• _EXCERPTED RECORDS_

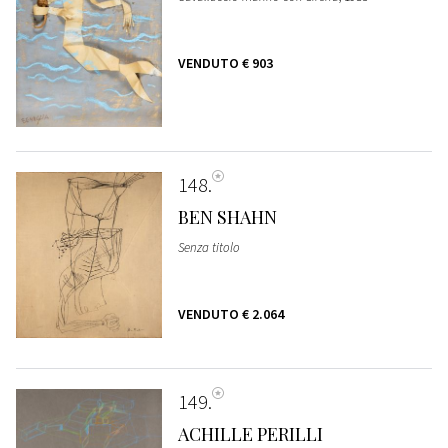
VENDUTO
€ 903
148
BEN SHAHN
Senza titolo
VENDUTO
€ 2.064
149
ACHILLE PERILLI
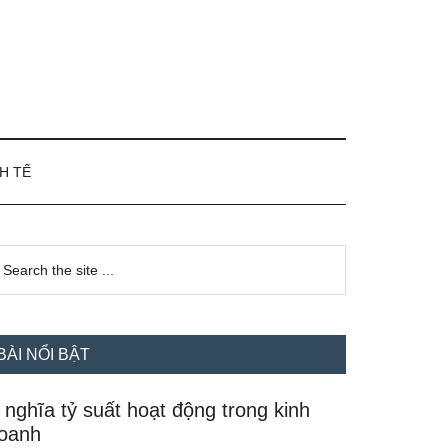
H TẾ
idebar
earch
e
hính
te
BÀI NỔI BẬT
 nghĩa tỷ suất hoạt động trong kinh
oanh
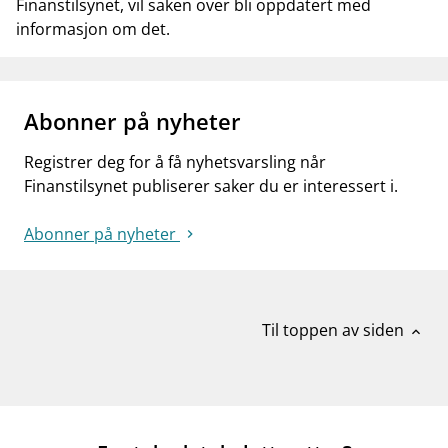
Finanstilsynet, vil saken over bli oppdatert med
informasjon om det.
Abonner på nyheter
Registrer deg for å få nyhetsvarsling når
Finanstilsynet publiserer saker du er interessert i.
Abonner på nyheter
Til toppen av siden
expand_less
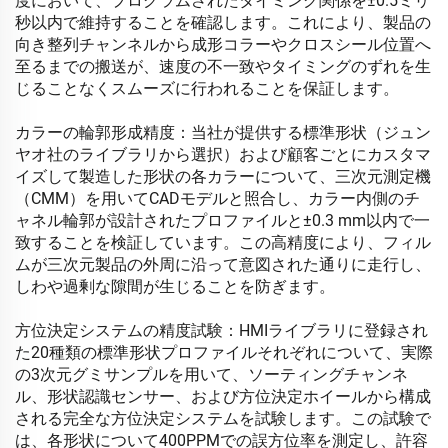
度において、プログラムされたタイミング関係を±0.5ミリ
秒以内で維持することを確認します。これにより、製品の
向き整列チャンネルから成形コラーやクロスシール位置へ
至るまでの搬送が、速度の不一致やタイミングのずれを生
じることなくスムーズに行われることを保証します。
カラーの輪郭形成精度：当社が提供する標準形状（ジュン
ヤオ社のライブラリから選択）および顧客ごとにカスタマ
イズして製造した形状の各カラーについて、三次元測定機
（CMM）を用いてCADモデルと照合し、カラー内側のチ
ャネル輪郭が設計されたプロファイルと±0.3 mm以内で一
致することを検証しています。この高精度により、フィル
ムが三次元製品の外周に沿って意図された通りに走行し、
しわや過剰な隙間が生じることを防ぎます。
方位決定システムの精度試験：HMIライブラリに登録され
た20種類の標準形状プロファイルそれぞれについて、実際
の3次元グミサンプルを用いて、ソーティングチャンネ
ル、形状認識センサー、および方位決定ホイールから構成
される完全な方位決定システムを試験します。この試験で
は、各形状について400PPMでの誤方位率を測定し、許容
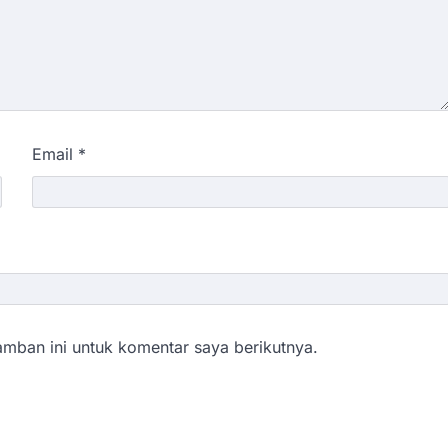
Email
*
mban ini untuk komentar saya berikutnya.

• _WORK INSTRUCTION_
Among the entries, count the lines that hold "Finanstilsynet". Reply with the count only.

• _RESPONSE TO THIS EXERCISE_
2